PostNapisane: 12 kwi 2007, 19:19
przez viru
Czy nie uważacie, że 626 ma stosunkowo duży promień skrętu, co utrudnia np. parkowanie prostopadłe do jezdni.


W porównaniu do krótszego nissana primery, mazda ma lepszy promieć skrętu. Nie wiem jak inne auta tej klasy ;)

PostNapisane: 25 kwi 2007, 11:21
przez olaf_b
u mnie wspomaganie chodzi dobrze.. ale czasami dziwnie bywa.. na przykład zawsze gdy jade pod górkę to skręca się ciężko :/ ??

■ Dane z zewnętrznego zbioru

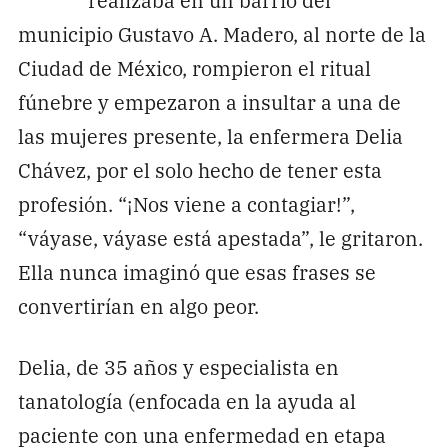
municipio Gustavo A. Madero, al norte de la
Ciudad de México, rompieron el ritual
fúnebre y empezaron a insultar a una de
las mujeres presente, la enfermera Delia
Chávez, por el solo hecho de tener esta
profesión. “¡Nos viene a contagiar!”,
“váyase, váyase está apestada”, le gritaron.
Ella nunca imaginó que esas frases se
convertirían en algo peor.
Delia, de 35 años y especialista en
tanatología (enfocada en la ayuda al
paciente con una enfermedad en etapa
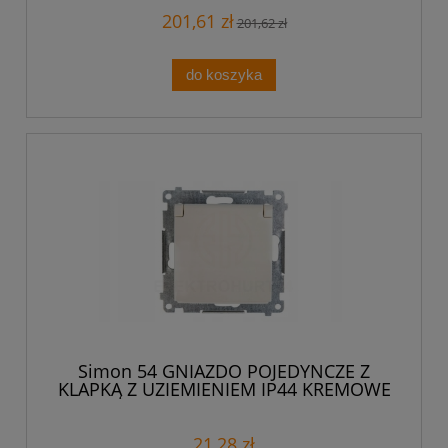
201,61 zł
201,62 zł
do koszyka
Simon 54 GNIAZDO POJEDYNCZE Z
KLAPKĄ Z UZIEMIENIEM IP44 KREMOWE
21,28 zł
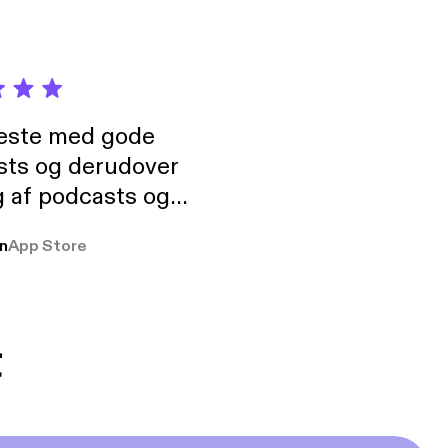
neste med gode
sts og derudover
 af podcasts og
rmt anbefales, om
n
App Store
udelukkende pga
 Klovn podcast,
g Han duo 😁 👍
t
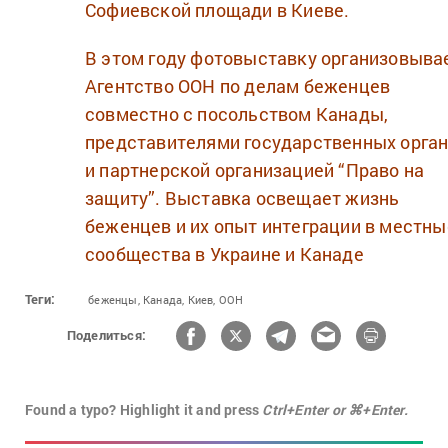
Софиевской площади в Киеве.
В этом году фотовыставку организовыва
Агентство ООН по делам беженцев
совместно с посольством Канады,
представителями государственных орга
и партнерской организацией “Право на
защиту”. Выставка освещает жизнь
беженцев и их опыт интеграции в местны
сообщества в Украине и Канаде
Теги:
беженцы,
Канада,
Киев,
ООН
Поделиться:
Found a typo? Highlight it and press
Ctrl+Enter or ⌘+Enter.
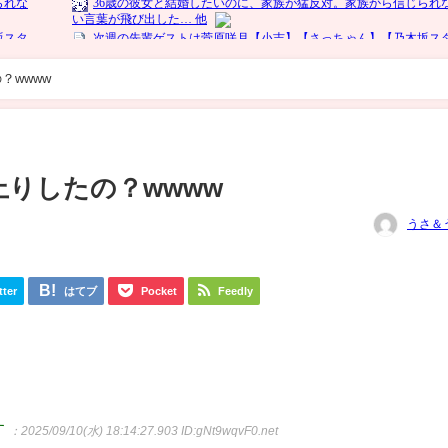
？wwww
りしたの？wwww
うさ＆
tter
はてブ
Pocket
Feedly
す
：2025/09/10(水) 18:14:27.903
ID:gNt9wqvF0.net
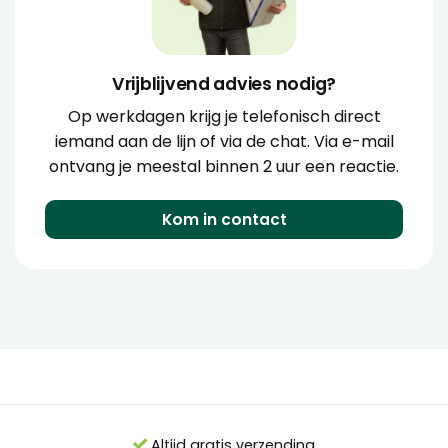
Vrijblijvend advies nodig?
Op werkdagen krijg je telefonisch direct
iemand aan de lijn of via de chat. Via e-mail
ontvang je meestal binnen 2 uur een reactie.
Kom in contact
Altijd gratis verzending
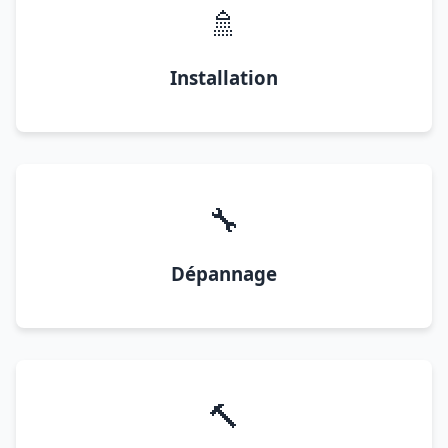
🚿
Installation
🔧
Dépannage
🔨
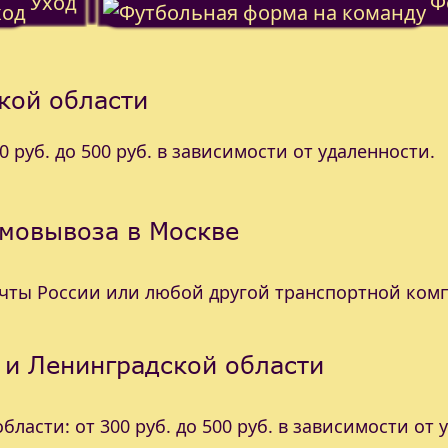
Уход
Ф
кой области
 руб. до 500 руб. в зависимости от удаленности.
амовывоза в Москве
очты России или любой другой транспортной ком
 и Ленинградской области
ласти: от 300 руб. до 500 руб. в зависимости от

pasek wymieniony 2 tygodnie temu zbiorniczek full...

czyżby pompa? aha, słysze leciutkie cykanie...

uważam że promień skrętu jest trochę duży...

PostNapisane: 25 kwi 2007, 21:16
przez mayer
viru napisał(a):mazda ma lepszy promieć skrętu. Nie wiem jak inne auta tej klasy

w porównaniu z mercedesem W124 kombi to zawraca się nią jak TIRem. ale MB pod wzgledem manewrów jest nie do pobicia. ogólnie ma promień skretu całkiem przyzwoity.